• **WORK REQUIRED**
With pictures left out, write out exactly every line from the start of the data through the one that contains "Sucursal II: Av. Chacabuco 4015".

(Extracted page text data)
★ ★ ★ ★

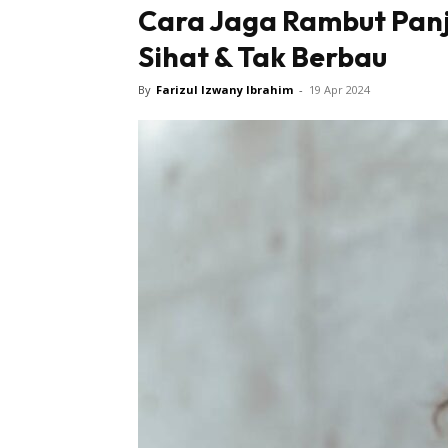
Cara Jaga Rambut Panj
Sihat & Tak Berbau
By
Farizul Izwany Ibrahim
-
19 Apr 2024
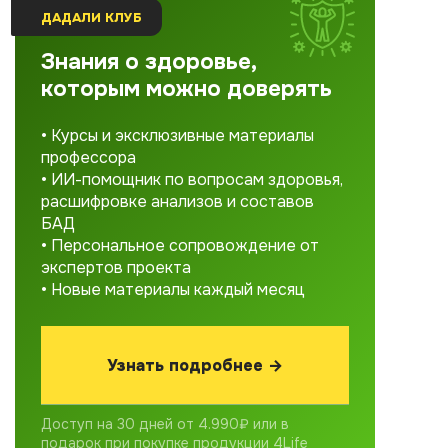
ДАДАЛИ КЛУБ
Знания о здоровье,
которым можно доверять
• Курсы и эксклюзивные материалы
профессора
• ИИ-помощник по вопросам здоровья,
расшифровке анализов и составов
БАД
• Персональное сопровождение от
экспертов проекта
• Новые материалы каждый месяц
Узнать подробнее →
Доступ на 30 дней от 4.990₽ или в
подарок при покупке продукции 4Life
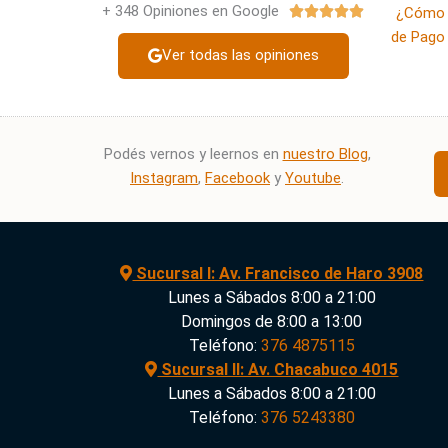
+ 348 Opiniones en Google
Valorado





¿Cómo 
con
de Pago 
Ver todas las opiniones
5
de
5
Podés vernos y leernos en
nuestro Blog
,
Instagram
,
Facebook
y
Youtube
.
Sucursal I: Av. Francisco de Haro 3908
Lunes a Sábados 8:00 a 21:00
Domingos de 8:00 a 13:00
Teléfono:
376 4875115
Sucursal II: Av. Chacabuco 4015
Lunes a Sábados 8:00 a 21:00
Teléfono:
376 5243380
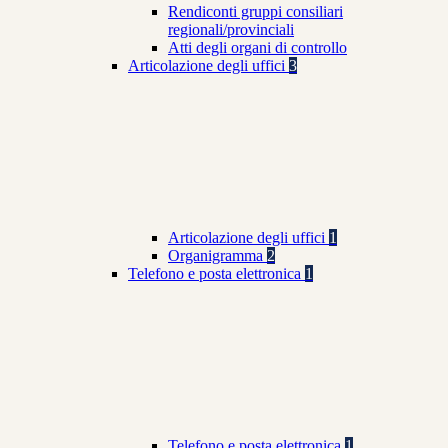
Rendiconti gruppi consiliari
regionali/provinciali
Atti degli organi di controllo
Articolazione degli uffici
3
Articolazione degli uffici
1
Organigramma
2
Telefono e posta elettronica
1
Telefono e posta elettronica
1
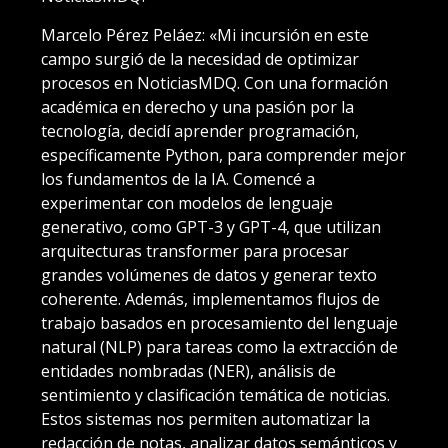
Marcelo Pérez Peláez: «Mi incursión en este
campo surgió de la necesidad de optimizar
procesos en NoticiasMDQ. Con una formación
académica en derecho y una pasión por la
tecnología, decidí aprender programación,
específicamente Python, para comprender mejor
los fundamentos de la IA. Comencé a
experimentar con modelos de lenguaje
generativo, como GPT-3 y GPT-4, que utilizan
arquitecturas transformer para procesar
grandes volúmenes de datos y generar texto
coherente. Además, implementamos flujos de
trabajo basados en procesamiento del lenguaje
natural (NLP) para tareas como la extracción de
entidades nombradas (NER), análisis de
sentimiento y clasificación temática de noticias.
Estos sistemas nos permiten automatizar la
redacción de notas, analizar datos semánticos y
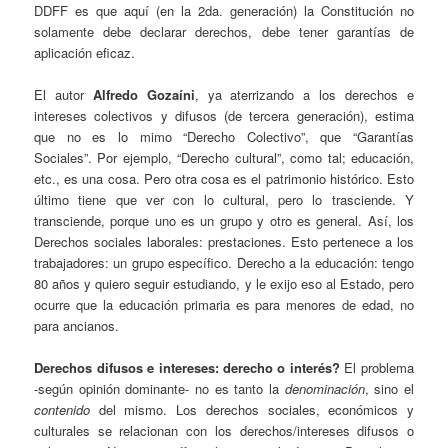
DDFF es que aquí (en la 2da. generación) la Constitución no
solamente debe declarar derechos, debe tener garantías de
aplicación eficaz.
El autor
Alfredo Gozaíni
, ya aterrizando a los derechos e
intereses colectivos y difusos (de tercera generación), estima
que no es lo mimo “Derecho Colectivo”, que “Garantías
Sociales”. Por ejemplo, “Derecho cultural”, como tal; educación,
etc., es una cosa. Pero otra cosa es el patrimonio histórico. Esto
último tiene que ver con lo cultural, pero lo trasciende. Y
transciende, porque uno es un grupo y otro es general. Así, los
Derechos sociales laborales: prestaciones. Esto pertenece a los
trabajadores: un grupo específico. Derecho a la educación: tengo
80 años y quiero seguir estudiando, y le exijo eso al Estado, pero
ocurre que la educación primaria es para menores de edad, no
para ancianos.
Derechos difusos e intereses: derecho o interés?
El problema
-según opinión dominante- no es tanto la
denominación
, sino el
contenido
del mismo. Los derechos sociales, económicos y
culturales se relacionan con los derechos/intereses difusos o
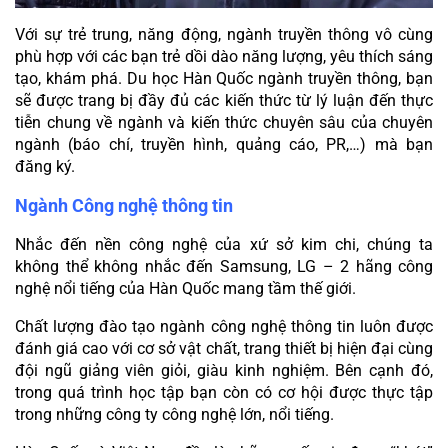
Với sự trẻ trung, năng động, ngành truyền thông vô cùng 
phù hợp với các bạn trẻ dồi dào năng lượng, yêu thích sáng 
tạo, khám phá. Du học Hàn Quốc ngành truyền thông, bạn 
sẽ được trang bị đầy đủ các kiến thức từ lý luận đến thực 
tiễn chung về ngành và kiến thức chuyên sâu của chuyên 
ngành (báo chí, truyền hình, quảng cáo, PR,…) mà bạn 
đăng ký.
Ngành Công nghệ thông tin
Nhắc đến nền công nghệ của xứ sở kim chi, chúng ta 
không thể không nhắc đến Samsung, LG – 2 hãng công 
nghệ nổi tiếng của Hàn Quốc mang tầm thế giới.
Chất lượng đào tạo ngành công nghệ thông tin luôn được 
đánh giá cao với cơ sở vật chất, trang thiết bị hiện đại cùng 
đội ngũ giảng viên giỏi, giàu kinh nghiệm. Bên cạnh đó, 
trong quá trình học tập bạn còn có cơ hội được thực tập 
trong những công ty công nghệ lớn, nổi tiếng.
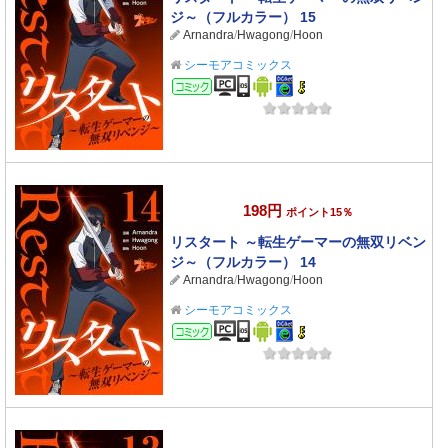
ジ～（フルカラー） 15
Arnandra
/
Hwagong
/
Hoon
シーモアコミックス
コミック
198円
ポイント15％
リスタート ～転生ゲーマーの無双リベン
ジ～（フルカラー） 14
Arnandra
/
Hwagong
/
Hoon
シーモアコミックス
コミック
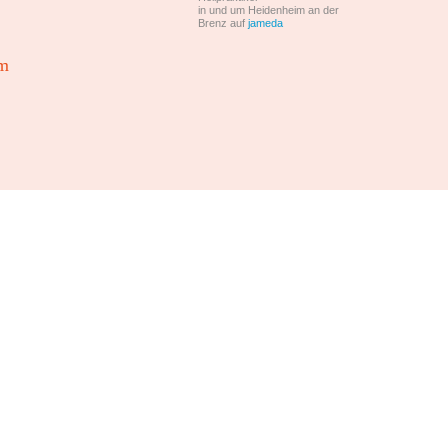
in und um Heidenheim an der
Brenz auf
jameda
im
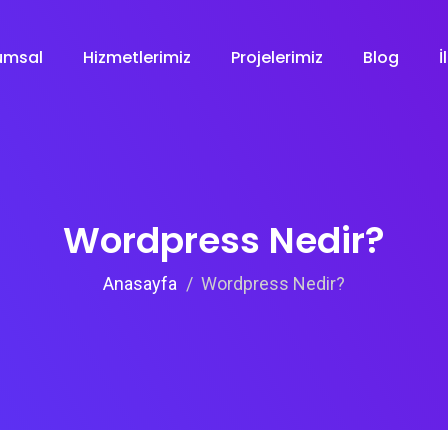
umsal
Hizmetlerimiz
Projelerimiz
Blog
İ
Wordpress Nedir?
Anasayfa
Wordpress Nedir?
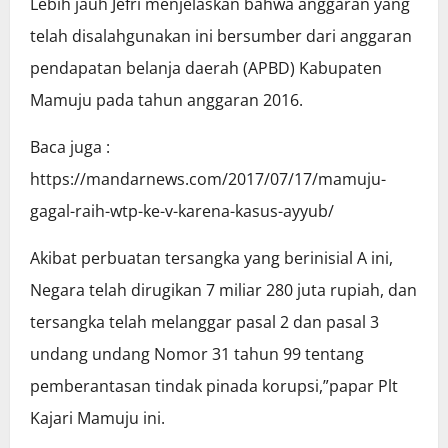
Lebih jauh Jefri menjelaskan bahwa anggaran yang
telah disalahgunakan ini bersumber dari anggaran
pendapatan belanja daerah (APBD) Kabupaten
Mamuju pada tahun anggaran 2016.
Baca juga :
https://mandarnews.com/2017/07/17/mamuju-
gagal-raih-wtp-ke-v-karena-kasus-ayyub/
Akibat perbuatan tersangka yang berinisial A ini,
Negara telah dirugikan 7 miliar 280 juta rupiah, dan
tersangka telah melanggar pasal 2 dan pasal 3
undang undang Nomor 31 tahun 99 tentang
pemberantasan tindak pinada korupsi,”papar Plt
Kajari Mamuju ini.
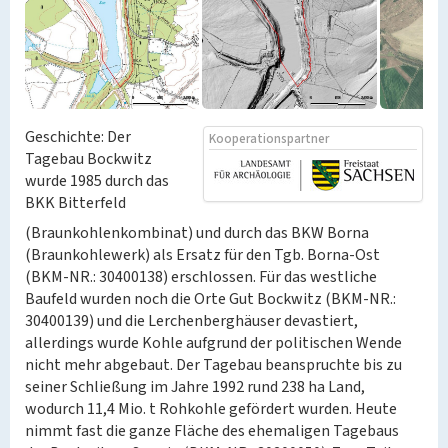
Geschichte: Der
Kooperationspartner
Tagebau Bockwitz
wurde 1985 durch das
BKK Bitterfeld
(Braunkohlenkombinat) und durch das BKW Borna
(Braunkohlewerk) als Ersatz für den Tgb. Borna-Ost
(BKM-NR.: 30400138) erschlossen. Für das westliche
Baufeld wurden noch die Orte Gut Bockwitz (BKM-NR.:
30400139) und die Lerchenberghäuser devastiert,
allerdings wurde Kohle aufgrund der politischen Wende
nicht mehr abgebaut. Der Tagebau beanspruchte bis zu
seiner Schließung im Jahre 1992 rund 238 ha Land,
wodurch 11,4 Mio. t Rohkohle gefördert wurden. Heute
nimmt fast die ganze Fläche des ehemaligen Tagebaus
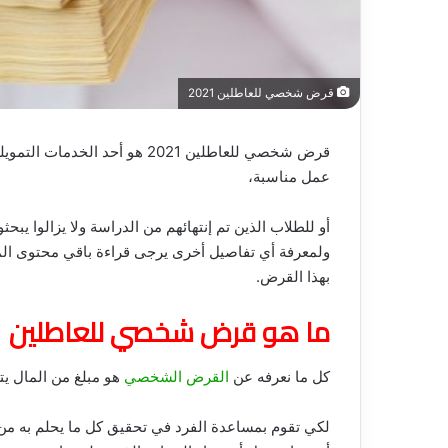
قرض شخصي للعاطلين 2021
قرض شخصي للعاطلين 2021 هو أحد
عمل مناسبة،
أو للطلاب الذين تم إنتهائهم من الدراسة ولا يزالوا ي
ولمعرفة أي تفاصيل أخرى يرجى قراءة باقي محتوى الم
بهذا القرض.
ما هو قرض شخصي للعاطلين 2021
كل ما نعرفه عن
القرض الشخصي
هو مبلغ من المال يتم
لكي تقوم بمساعدة الفرد في تحقيق كل ما يحلم به م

★ ★ ★ ★

• **ANSWER SECTION**
Cara Jaga Rambut Panj
Sihat & Tak Berbau
By
Farizul Izwany Ibrahim
-
19 Apr 2024
ДАДАЛИ КЛУБ
Знания о здоровье,
которым можно доверять
• Курсы и эксклюзивные материалы
профессора
• ИИ-помощник по вопросам здоровья,
расшифровке анализов и составов
БАД
• Персональное сопровождение от
экспертов проекта
• Новые материалы каждый месяц
Узнать подробнее →
Доступ на 30 дней от 4.990₽ или в
подарок при покупке продукции 4Life
+ 348 Opiniones en Google
Valorado





¿Cómo 
con
de Pago 
Ver todas las opiniones
5
de
5
Podés vernos y leernos en
nuestro Blog
,
Instagram
,
Facebook
y
Youtube
.
Sucursal I: Av. Francisco de Haro 3908
Lunes a Sábados 8:00 a 21:00
Domingos de 8:00 a 13:00
Teléfono:
376 4875115
Sucursal II: Av. Chacabuco 4015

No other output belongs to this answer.